Daniel Krenzelok had the other goal for the Czechs, who sang as they came off the ice. Joona Luoto replied for the Finns.
“Everybody was disappointed,” said Finland’s Eeli Tolvanen. “We wanted to win the first game and get more confidence. We just have to keep going.”
The Czechs haven’t won any U20 medals since 2005’s bronze in Grand Forks, North Dakota. They finished fifth last year under coach Jakub Petr, who’s returned for 2017.
Finland, which beat Russia in overtime in last year’s final in Helsinki, is looking for its third gold medal in four years. Finland also topped host Sweden in overtime in the 2014 final in Malmo.
“We can still win this tournament,” said Finnish captain Olli Juolevi, a tournament all-star last year with nine points. “We haven’t lost anything, kind of. It’s just one game, and we have to be ready to play tomorrow against Denmark.”
The Czechs, whose average age is 19 to Finland’s 18, outshot their opponents 30-23.
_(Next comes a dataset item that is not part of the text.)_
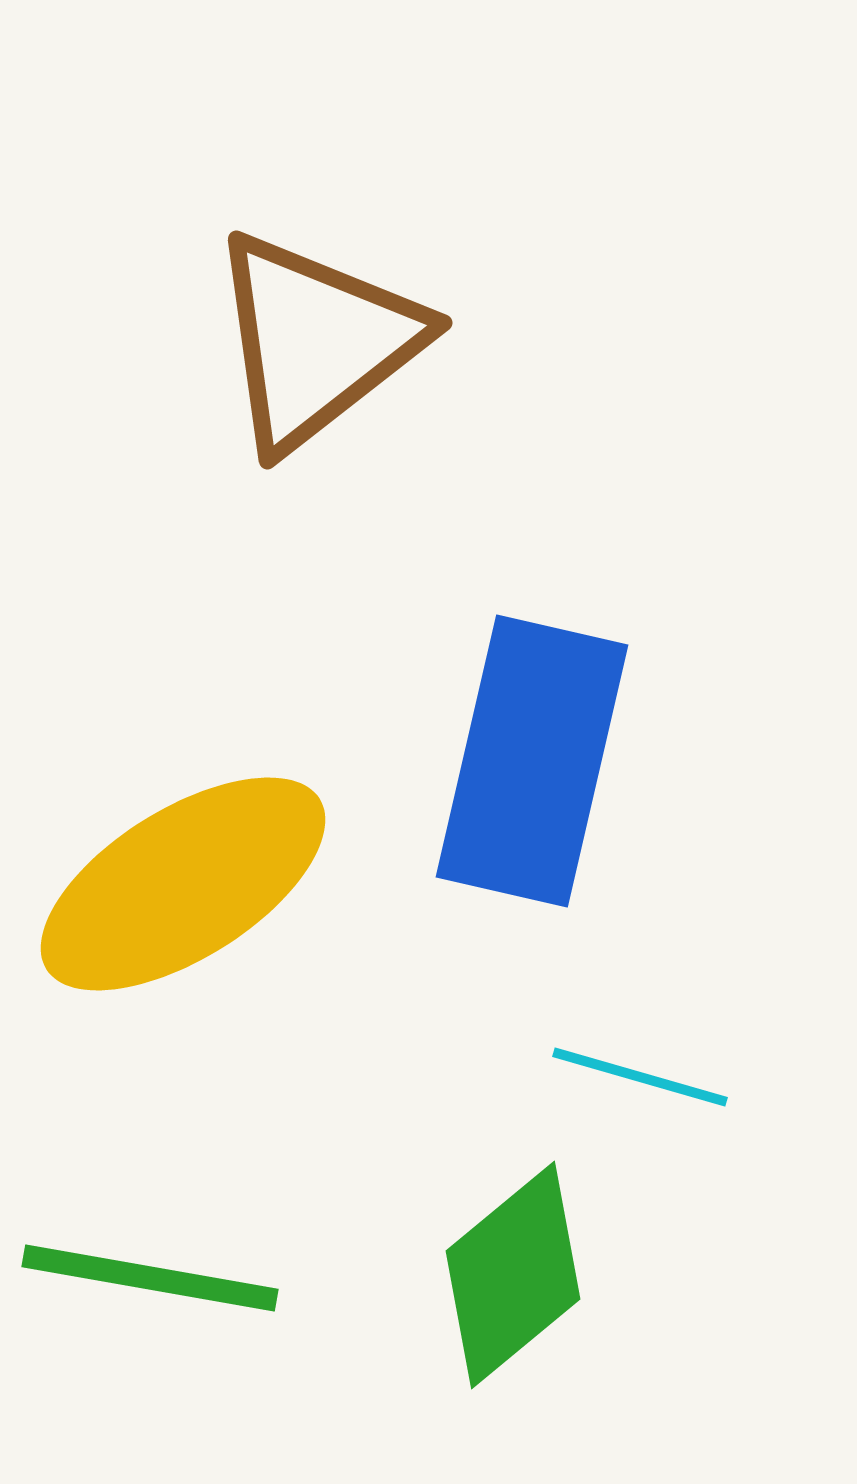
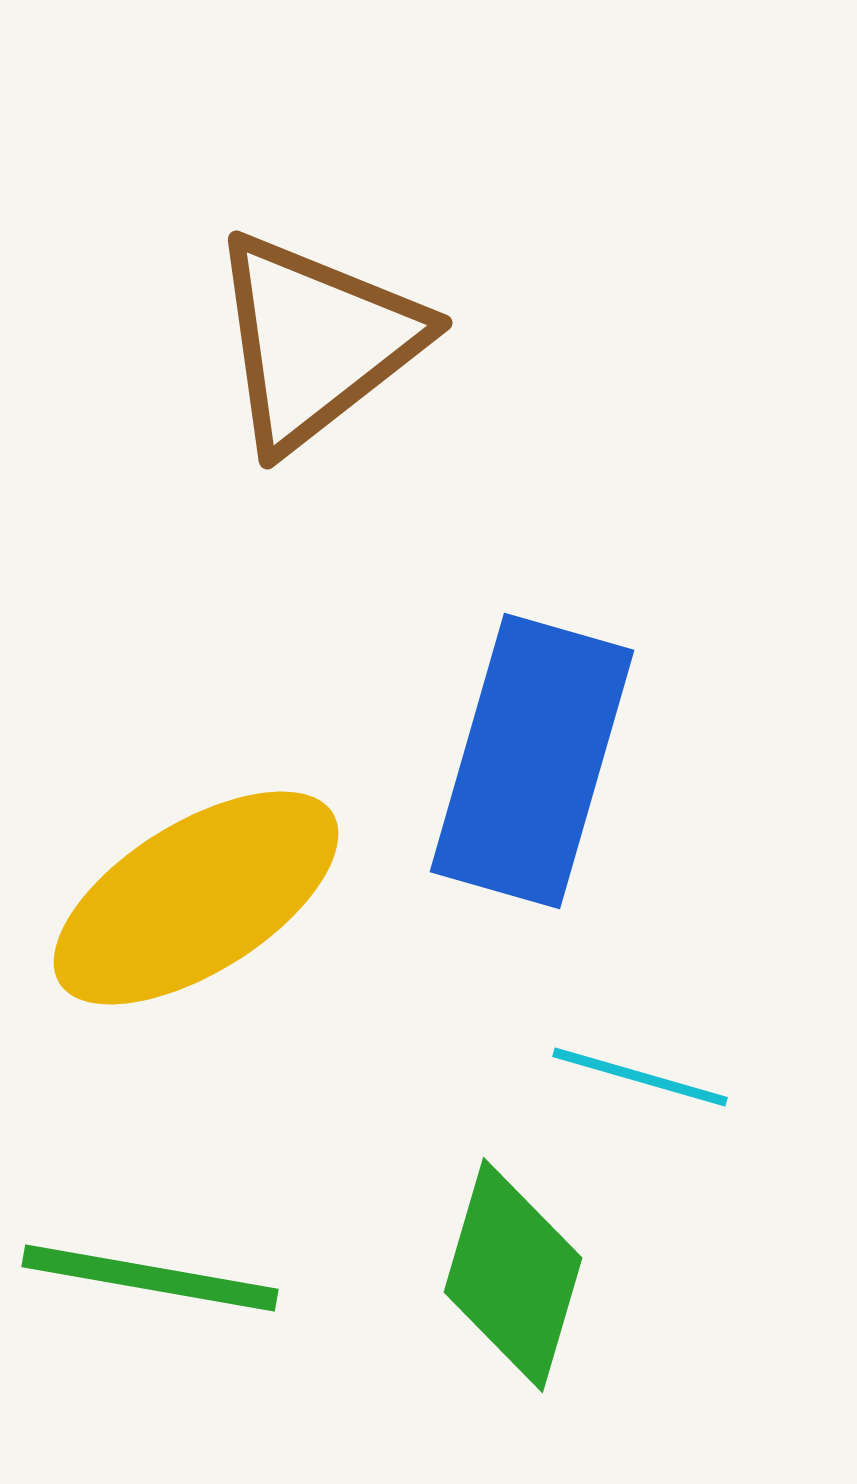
blue rectangle: rotated 3 degrees clockwise
yellow ellipse: moved 13 px right, 14 px down
green diamond: rotated 34 degrees counterclockwise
Named Finland’s Player of the Game, Vehvilainen probably deserved a better fate. He is most noted for his superb 60-save performance in a 2-1 overtime loss to the United States in the final of the 2015 IIHF Ice Hockey U18 World Championship. The Jyvaskyla native was Finland’s starter at the World Juniors, but was replaced by Kaapo Kahkonen in the quarter-final against Canada and never got the net back.
Last year, Finland edged the Czechs 5-4 in a strange run-and-gun affair. This game in Montreal was much tighter.